You'll ensure any link spill will be limtied to the post only.
A hack you asked for, a hack you got ;)
SN
[perl]
#!E:\perl\bin\perl.exe
print "Content-type: text/html\n\n";
# a test post
$string = qq~
<a href="testpage1.html">I don't close this tag<b> <br>
This is some interesting bold text in between</b> to make this test look real. It should not become part of the link the user intended to end earlier.

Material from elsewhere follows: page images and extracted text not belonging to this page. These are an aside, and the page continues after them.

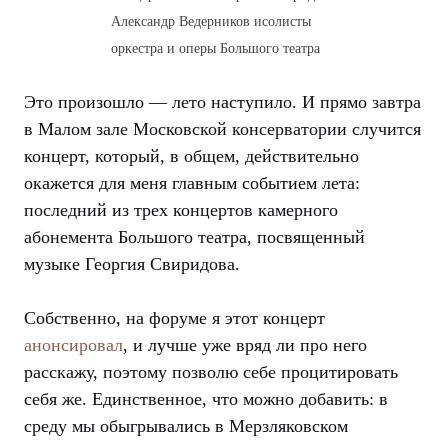
Александр Ведерников исолисты
оркестра и оперы Большого театра
Это произошло — лето наступило. И прямо завтра
в Малом зале Московской консерватории случится
концерт, который, в общем, действительно
окажется для меня главным событием лета:
последний из трех концертов камерного
абонемента Большого театра, посвященный
музыке Георгия Свиридова.
Собственно, на форуме я этот концерт
анонсировал
, и лучше уже вряд ли про него
расскажу, поэтому позволю себе процитировать
себя же. Единственное, что можно добавить: в
среду мы обыгрывались в Мерзляковском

<b><a href="testpage2.html">and I do add bold overlapping b/href link that I do close</b></a> <br>
This is more interesting text in between
<i><a href="testpage3.html">This link</i> is at the end and is not closed, it has overlapping italics <br>
This line should not become part of the link
<a href="testpage1.html">QQ
~;
$string =~s/(\n¦\t¦\r)//g;
@strings = split(/<a/,$string);
foreach $between_ahref (@strings) {
# Do we have a closing a href tag here? If not add it, only link the first word
if ($between_ahref!~ /<\/a>/gis && $between_ahref =~ /^\s*\b(.*?)\b /) {
$firstword = $1;
$string =~ s/$firstword/$firstword<\/a>/is;
}
elsif ($between_ahref!~ /<\/a>/gis) { # it's the last word in the post tha misses a closing tag
$string =~ s/$between_ahref/$between_ahref<\/a>/;
}
}
print "$string";
[/perl]